▶ [Task brief]:
While reading through the material below, copy each line that holds the word "Group".

▶ [Data records]:

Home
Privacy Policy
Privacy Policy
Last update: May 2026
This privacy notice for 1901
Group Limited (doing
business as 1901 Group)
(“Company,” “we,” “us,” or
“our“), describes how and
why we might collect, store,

▶ [Result of this exercise]:
Group Limited (doing
business as 1901 Group)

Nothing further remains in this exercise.